The left side of an identity occurs while solving another problem (concerning binomial theorem) so I am more interested in deriving the right side from the left side, else I have to remember it now onward.
EDIT: I am more interested in an algebraic proof rather than combinatorial argument or something involving calculus (however I liked svenkatr and Bill Dubuque solution), hence I am removing the combinatorics tag.
Best Answer
Use Gauss' trick for summing a sequence: Combine the sum term-by-term with its reversed-order self, noting that the binomial coefficients are symmetric.

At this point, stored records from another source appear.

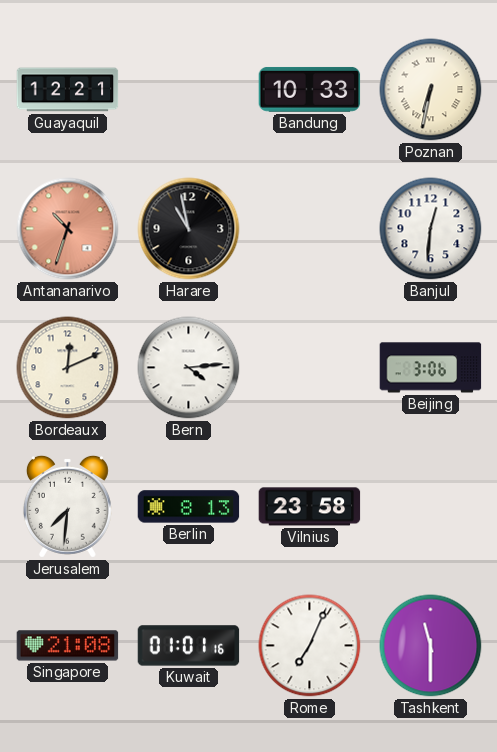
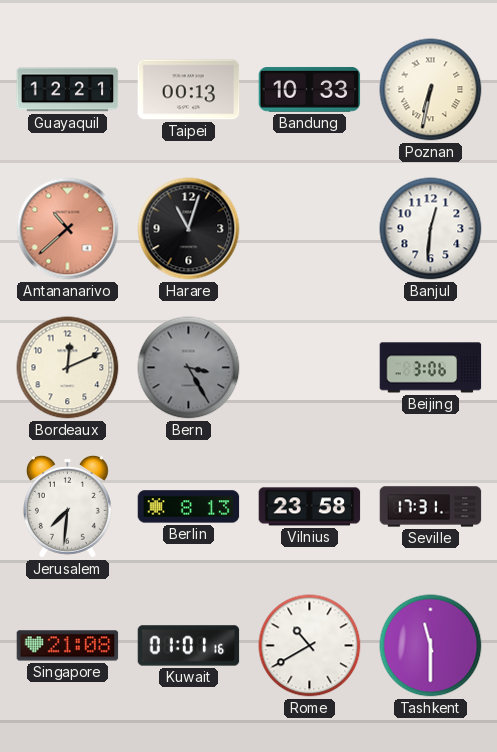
Taipei: none -> 00:13
Antananarivo: 10:33 -> 10:38
Harare: 10:58 -> 11:03
Bern: 4:14 -> 3:25
Bern dial: white -> grey
Seville: none -> 17:31
Rome: 7:04 -> 10:40
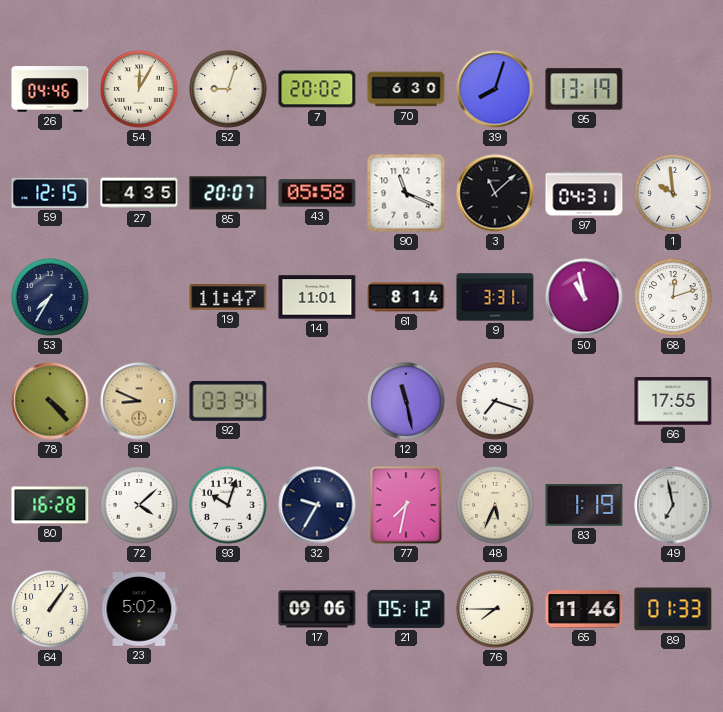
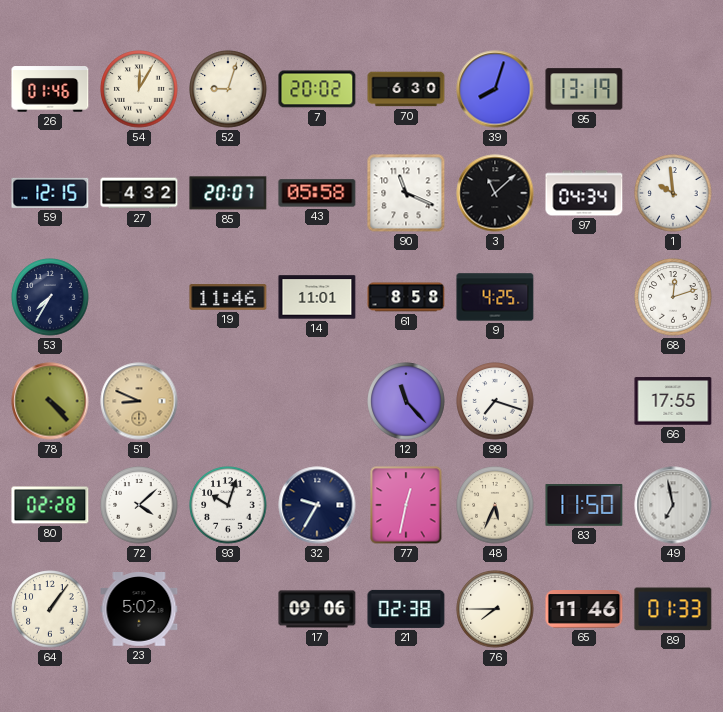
26: 04:46 -> 01:46
27: 4:35 -> 4:32
97: 04:31 -> 04:34
19: 11:47 -> 11:46
61: 8:14 -> 8:58
9: 3:31 -> 4:25
50: 10:58 -> none
92: 03:34 -> none
12: 11:28 -> 11:23
80: 16:28 -> 02:28
77: 7:32 -> 12:32
83: 1:19 -> 11:50
21: 05:12 -> 02:38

$$S = \sum_{r=0}^n r { n \choose r } = \sum_{r=0}^n (n-r) {n \choose n-r }$$
So,
$$\begin{eqnarray} 2 S &=& \sum_{r=0}^n \left( r {n\choose r} + (n-r) {n \choose n-r} \right)\\\\ &=& \sum_{r=0}^n \left( r {n\choose r} + (n-r) {n \choose r} \right)\\\\ &=& \sum_{r=0}^n \left( n {n\choose r} \right)\\\\ &=& n \sum_{r=0}^n {n\choose r}\\\\ &=& n 2^n \hspace{0.1in} \text{, by familiar identity} \end{eqnarray}$$
To use a specific example, say, $n= 4$. The "trick" is deal to add the sum to its reverse, so let's look at those sums ...
$$\begin{align} \sum_{r=0}^4 r\binom{4}{r} &\quad=\quad 0 \binom{4}{0} + 1 \binom{4}{1} + 2 \binom{4}{2} + 3\binom{4}{3} + 4\binom{4}{4} \quad= S \\ \sum_{r=0}^4(4-r)\binom{4}{4-r} &\quad=\quad 4 \binom{4}{4} + 3 \binom{4}{3} + 2 \binom{4}{2} + 1 \binom{4}{1} + 0\binom{4}{0} \quad= S \end{align}$$
The fact that the binomial coefficients are "symmetric" says that each such coefficient in the first sum matches the one below it in the second sum. Adding the sums "vertically" (that is, term-by-term), we have $$\sum_{r=0}^4 \left( r + (4-r) \right) \binom{4}{r} \quad=\quad 4\binom{4}{0} + 4\binom{4}{1} + 4\binom{4}{2} + 4\binom{4}{3} + 4\binom{4}{4} \quad=\quad 2 S$$ The trick has given us a common multiplier ($4$, which is to say $n$) that we factor-out: $$n \sum_{r=0}^4 \binom{4}{r} \quad=\quad 4\left(\;\binom{4}{0} + \binom{4}{1} + \binom{4}{2} + \binom{4}{3} + \binom{4}{4} \;\right) \quad=\quad 2 S$$ Finally, because we know the sum of binomial coefficients is an appropriate power of $2$ (why?), this gives $$4\cdot 2^4 = 2 S \qquad\to\qquad S = 4\cdot 2^3 = n\cdot 2^{n-1}$$